== What this task involves ==
Only reproduce the lines from the line containing "pescadores, turistas e demais usuários." onward, exactly, through the final line of the data below.

[Page-level text extractions]
# # # #
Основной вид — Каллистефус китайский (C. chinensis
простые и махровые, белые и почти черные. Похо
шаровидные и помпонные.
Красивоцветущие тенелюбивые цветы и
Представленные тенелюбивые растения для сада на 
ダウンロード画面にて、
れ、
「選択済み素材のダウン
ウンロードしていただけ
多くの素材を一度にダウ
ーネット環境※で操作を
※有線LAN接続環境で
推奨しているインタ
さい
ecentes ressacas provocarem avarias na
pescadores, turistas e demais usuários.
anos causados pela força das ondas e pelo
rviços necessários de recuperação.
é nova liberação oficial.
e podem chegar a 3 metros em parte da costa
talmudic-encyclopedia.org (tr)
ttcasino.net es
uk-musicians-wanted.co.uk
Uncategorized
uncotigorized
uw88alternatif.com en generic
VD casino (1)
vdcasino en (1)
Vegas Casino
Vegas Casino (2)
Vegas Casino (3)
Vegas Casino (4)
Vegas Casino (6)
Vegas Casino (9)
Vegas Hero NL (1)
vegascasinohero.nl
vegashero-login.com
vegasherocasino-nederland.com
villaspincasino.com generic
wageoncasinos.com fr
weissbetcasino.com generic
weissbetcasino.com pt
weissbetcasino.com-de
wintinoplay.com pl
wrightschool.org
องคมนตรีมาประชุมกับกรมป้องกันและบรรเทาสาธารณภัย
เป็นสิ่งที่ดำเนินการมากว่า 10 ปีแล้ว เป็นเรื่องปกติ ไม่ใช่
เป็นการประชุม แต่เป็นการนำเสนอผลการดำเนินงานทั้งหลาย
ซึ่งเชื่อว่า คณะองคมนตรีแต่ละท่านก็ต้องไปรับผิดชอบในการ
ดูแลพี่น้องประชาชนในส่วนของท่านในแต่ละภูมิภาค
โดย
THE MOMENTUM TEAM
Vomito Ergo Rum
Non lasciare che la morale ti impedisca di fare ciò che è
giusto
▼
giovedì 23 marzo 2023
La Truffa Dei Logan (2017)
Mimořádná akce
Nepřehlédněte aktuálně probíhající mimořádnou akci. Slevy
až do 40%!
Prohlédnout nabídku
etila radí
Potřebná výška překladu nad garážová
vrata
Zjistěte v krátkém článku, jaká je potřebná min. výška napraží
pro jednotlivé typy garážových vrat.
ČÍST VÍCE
# # # #
== Output below ==
pescadores, turistas e demais usuários.
anos causados pela força das ondas e pelo
rviços necessários de recuperação.
é nova liberação oficial.
e podem chegar a 3 metros em parte da costa
talmudic-encyclopedia.org (tr)
ttcasino.net es
uk-musicians-wanted.co.uk
Uncategorized
uncotigorized
uw88alternatif.com en generic
VD casino (1)
vdcasino en (1)
Vegas Casino
Vegas Casino (2)
Vegas Casino (3)
Vegas Casino (4)
Vegas Casino (6)
Vegas Casino (9)
Vegas Hero NL (1)
vegascasinohero.nl
vegashero-login.com
vegasherocasino-nederland.com
villaspincasino.com generic
wageoncasinos.com fr
weissbetcasino.com generic
weissbetcasino.com pt
weissbetcasino.com-de
wintinoplay.com pl
wrightschool.org
องคมนตรีมาประชุมกับกรมป้องกันและบรรเทาสาธารณภัย
เป็นสิ่งที่ดำเนินการมากว่า 10 ปีแล้ว เป็นเรื่องปกติ ไม่ใช่
เป็นการประชุม แต่เป็นการนำเสนอผลการดำเนินงานทั้งหลาย
ซึ่งเชื่อว่า คณะองคมนตรีแต่ละท่านก็ต้องไปรับผิดชอบในการ
ดูแลพี่น้องประชาชนในส่วนของท่านในแต่ละภูมิภาค
โดย
THE MOMENTUM TEAM
Vomito Ergo Rum
Non lasciare che la morale ti impedisca di fare ciò che è
giusto
▼
giovedì 23 marzo 2023
La Truffa Dei Logan (2017)
Mimořádná akce
Nepřehlédněte aktuálně probíhající mimořádnou akci. Slevy
až do 40%!
Prohlédnout nabídku
etila radí
Potřebná výška překladu nad garážová
vrata
Zjistěte v krátkém článku, jaká je potřebná min. výška napraží
pro jednotlivé typy garážových vrat.
ČÍST VÍCE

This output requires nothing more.